Jawole Willa Jo Zollar's "Hand Singing Song" underscored the vivid personalities of the piece's 11 dancers as they riffed through an encyclopedic array of gestural phrases associated with African American cultural and folk traditions.
Zollar used Michael Wimberly's original jazz, supplemented by recorded spoken text, to explore the raised fist of the 1960s black power movement, colloquially known as the "dap." This became the starting point for her impeccably vivid and arch body language.
The militaristic mood of Christopher Huggins's "Enemy Behind the Gates" pitted steely regiments of dancers in precise formations to a driving score by Steve Reich. "Exotica," an excerpt from Ronald K. Brown's full-evening work, infused an urbanized blend of West Indian and West African movement with a techno-trance beat that was inscrutable and disjointed from opening processional to church-inspired middle section to clublike finale.
-- Lisa Traiger
Finland's H.I.M. (aka His Infernal Majesty) are the friendliest Satanists you'll ever meet.
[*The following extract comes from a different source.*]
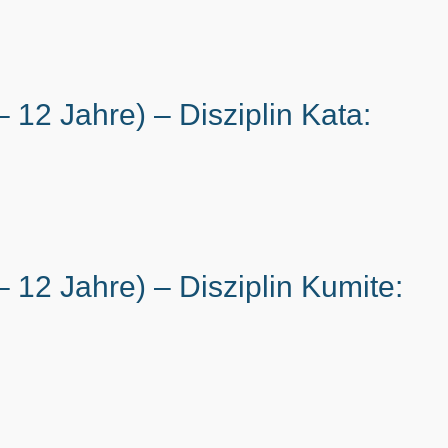
 12 Jahre) – Disziplin Kata:
 12 Jahre) – Disziplin Kumite:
At its Friday show at the 9:30 club, H.I.M. -- whose idea of stage decoration is a logo featuring a heart within a pentagram -- played an invigorating set of definitely un-mopey Goth. The songs were punctuated by the (presumably) tongue-in-cheek patter of singer Ville Hermani Vallo, who was prone to saying (with a straight face) things like "This is a song about the Devil, which is always a very positive thing to talk about."
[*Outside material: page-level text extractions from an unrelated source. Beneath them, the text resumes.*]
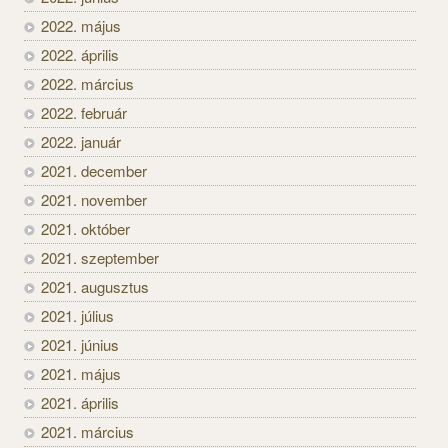
2022. május
2022. április
2022. március
2022. február
2022. január
2021. december
2021. november
2021. október
2021. szeptember
2021. augusztus
2021. július
2021. június
2021. május
2021. április
2021. március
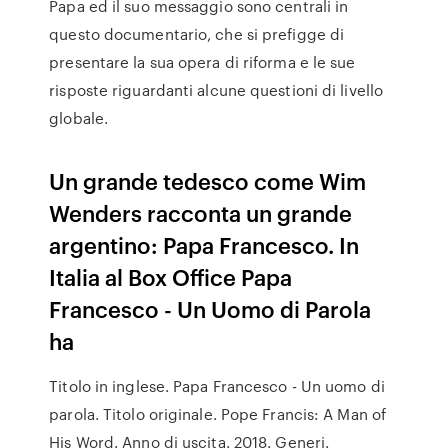
Papa ed il suo messaggio sono centrali in
questo documentario, che si prefigge di
presentare la sua opera di riforma e le sue
risposte riguardanti alcune questioni di livello
globale.
Un grande tedesco come Wim
Wenders racconta un grande
argentino: Papa Francesco. In
Italia al Box Office Papa
Francesco - Un Uomo di Parola
ha
Titolo in inglese. Papa Francesco - Un uomo di
parola. Titolo originale. Pope Francis: A Man of
His Word. Anno di uscita. 2018. Generi.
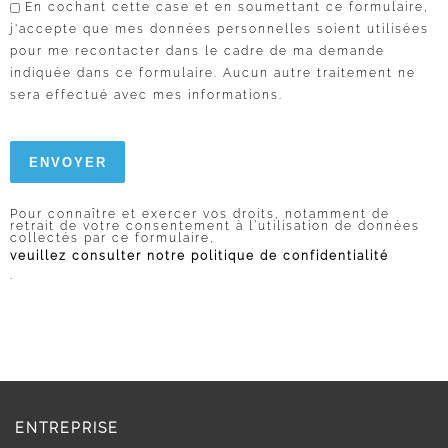
En cochant cette case et en soumettant ce formulaire,
j'accepte que mes données personnelles soient utilisées
pour me recontacter dans le cadre de ma demande
indiquée dans ce formulaire. Aucun autre traitement ne
sera effectué avec mes informations.
Pour connaître et exercer vos droits, notamment de
retrait de votre consentement à l’utilisation de données
collectés par ce formulaire,
veuillez consulter notre politique de confidentialité
.
ENTREPRISE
H.I.M. is making serious inroads into the U.S. market, and the reason is obvious -- they're clever populists with an unerring instinct for welding Goth, metal and pop. They're also eclectic, as they made clear by performing a cover of Chris Isaak's "Wicked Game" and a Goth-punk version of Neil Diamond's "Solitary Man" that simultaneously desecrated and revived that old chestnut.
"Your Sweet 666" was a full-tilt rocker that featured some extra-flashy keyboards by a man who obviously wants to grow up to be Rick Wakeman. "Razorblade Kiss" opened on a big metal note before opting to go the Psychedelic Furs route. "Join Me in Death" was an oversize power ballad that had the sold-out crowd singing along, which gave the chain-smoking Vallo a chance to light up again. H.I.M. finished with "Soul on Fire," a rave-up that sounded something like the Cult after chugging a case of Jolt Cola.
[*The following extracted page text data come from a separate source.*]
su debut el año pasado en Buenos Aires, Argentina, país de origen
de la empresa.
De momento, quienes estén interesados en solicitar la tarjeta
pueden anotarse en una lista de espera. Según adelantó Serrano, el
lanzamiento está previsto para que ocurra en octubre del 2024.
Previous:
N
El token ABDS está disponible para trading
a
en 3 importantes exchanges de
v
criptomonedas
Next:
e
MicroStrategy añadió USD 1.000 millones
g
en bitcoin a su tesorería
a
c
Bottom line: If this is the true sound of Satanism, the Devil has a sense of humor and really likes his '80s pop.
-- Michael Little
Fee Waybill, lead singer of '70s-born pop-rockers the Tubes, has freakishly big hands. No, really: His floppy mitts rival those novelty foam fingers you see at football games. And because Waybill and his five band mates indulged in endless theatrical zaniness at Jaxx Friday, it took the first few songs of their 90-minute set to realize his thumbs weren't rubber but real.
Casual music fans best know the Tubes for their MTV-helped hit "She's a Beauty." The band -- featuring several original members, including frontman and guitarist Roger Steen -- delivered an amped-up version of that 1983 gem early, with Waybill clad in the same carnival-barker garb he wore in the song's famous video.
But diehards who have followed the group since it originated in Arizona as the Radar Men From Uranus crowded the cozy Springfield club expecting to see a goofy spectacle. They weren't disappointed.